Fed: Winter storms held back economy
Fed: Winter storms held back economy
WASHINGTON
A Federal Reserve survey shows severe weather held back economic growth in much of the nation from January through early February. Even so, conditions strengthened in most U.S. regions, thanks to slight gains in areas such as employment and commercial real estate.
Eight of the Fed’s 12 regions reported improved activity, according to the Beige Book survey released Wednesday. The improvement was depicted as “modest to moderate.”
New York and Philadelphia, two regions hit hard by winter storms and freezing cold, reported a dip in activity attributed to the weather. Retail sales, including auto purchases, were depressed. So was manufacturing. Factories reported power outages and delayed deliveries of supplies.
The Beige Book is based on anecdotal reports from businesses and will be considered with other data when the Fed meets March 18-19.
Oil prices fall 1.8%
The price of oil fell nearly 2 percent Wednesday as concerns over the crisis in Ukraine eased and U.S. supplies rose for a seventh- straight week.

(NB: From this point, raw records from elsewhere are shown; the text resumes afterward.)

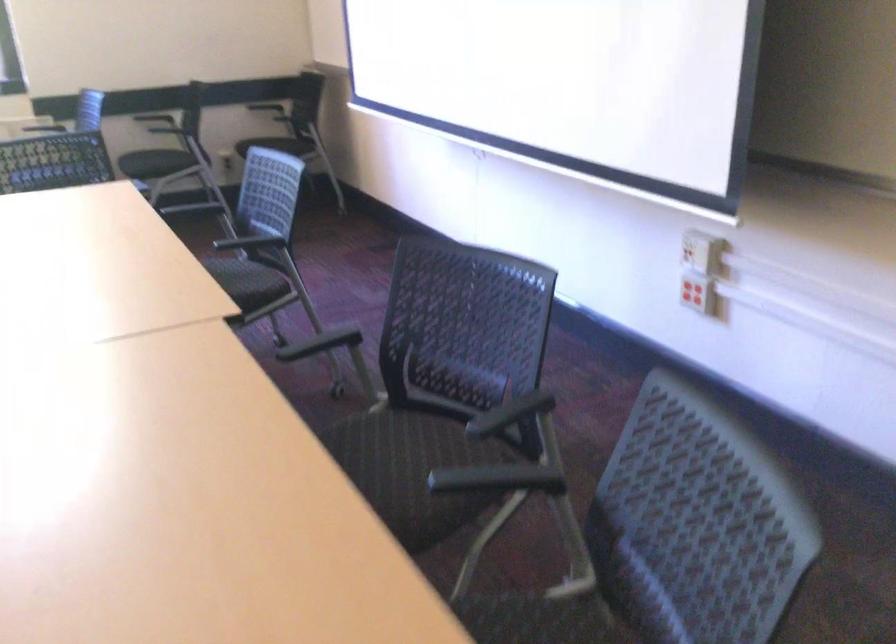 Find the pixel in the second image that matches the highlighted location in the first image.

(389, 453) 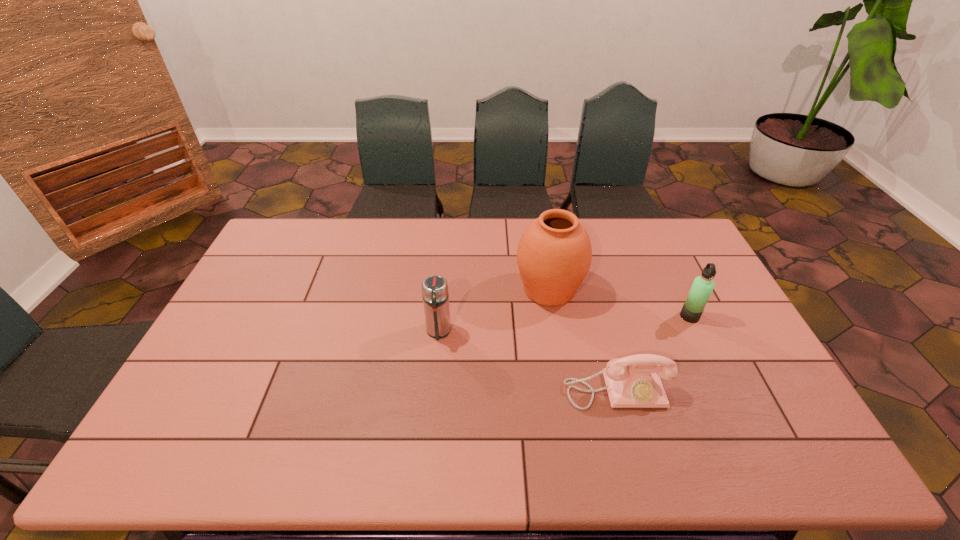 The image size is (960, 540). I want to click on free space between the tallest object and the leftmost object, so click(493, 310).

The width and height of the screenshot is (960, 540). In order to click on vacant point located between the left thermos bottle and the urn in this screenshot , I will do `click(493, 310)`.

Locate an element on the screen. free spot between the tallest object and the leftmost object is located at coordinates (493, 310).

Identify the location of vacant region between the right thermos bottle and the telephone. (653, 353).

I want to click on free space that is in between the nearest object and the urn, so click(583, 340).

Where is `free space between the left thermos bottle and the tallest object`? The width and height of the screenshot is (960, 540). free space between the left thermos bottle and the tallest object is located at coordinates (493, 310).

Choose which object is the third nearest neighbor to the urn. Please provide its 2D coordinates. Your answer should be formatted as a tuple, i.e. [(x, y)], where the tuple contains the x and y coordinates of a point satisfying the conditions above.

[(702, 287)]

Find the location of a particular element. object that is the third closest one to the tallest object is located at coordinates (702, 287).

Locate an element on the screen. The width and height of the screenshot is (960, 540). vacant region that satisfies the following two spatial constraints: 1. on the front side of the rightmost object; 2. on the left side of the tallest object is located at coordinates (554, 316). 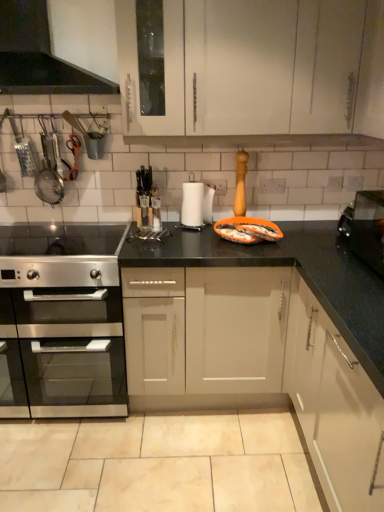 Question: Is stainless steel oven at left spatially inside beige matte granite at lower center, or outside of it?

Choices:
 (A) inside
 (B) outside

Answer: (B)

Question: Considering the relative positions of stainless steel oven at left and beige matte granite at lower center in the image provided, is stainless steel oven at left to the left or to the right of beige matte granite at lower center?

Choices:
 (A) left
 (B) right

Answer: (A)

Question: Estimate the real-world distances between objects in this image. Which object is closer to the metallic strainer at left, the 1th appliance from the top?

Choices:
 (A) white paper towel at center
 (B) beige matte granite at lower center
 (C) black matte range hood at upper left
 (D) satin silver gas stove at lower left
 (E) stainless steel oven at left

Answer: (D)

Question: Based on their relative distances, which object is farther from the metallic strainer at left, the 1th appliance from the top?

Choices:
 (A) black matte range hood at upper left
 (B) black stainless steel toaster at right, arranged as the 1th appliance when viewed from the front
 (C) matte white cabinet at center
 (D) stainless steel oven at left
 (E) satin silver gas stove at lower left

Answer: (B)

Benchmark U.S. crude for April delivery dropped $1.88, or 1.8 percent, to close at $101.45 a barrel on the New York Mercantile Exchange. On Tuesday, oil fell $1.59 to close at $103.33.
Russia and the West sought to find a diplomatic solution to the crisis in Ukraine. Still, the situation remains tense. Both pro-Western and pro-Russia demonstrations continue to flare up in the country, and Russian troops are fanned out across Crimea and control most of its strategic facilities.
2-year extension
WASHINGTON
Warding off the specter of election-year health- insurance cancellations, the Obama administration Wednesday announced a two-year extension for individual policies that don’t meet requirements of the new health-care law.
The decision helps defuse a political problem for Democrats in tough re-election battles this fall, especially for senators who in 2010 stood with President Barack Obama and voted to pass his health overhaul.
The extension was part of a major package of regulations that sets ground rules for 2015, the second year of government-subsidized health-insurance markets under Obama’s law — and the first year that larger employers will face a requirement to provide coverage.
2 guilty of selling secrets to China
SAN FRANCISCO
Two men were convicted Wednesday of stealing an American company’s secret recipe for making a chemical used to whiten products from cars to the middle of Oreo cookies and selling it to a competitor controlled by the Chinese government.
The four-man, eight-woman federal jury found Robert Maegerle, 78, and Walter Liew, 56, guilty of economic espionage, and each could face 15 years or more in prison and hundreds of thousands of dollars in fines.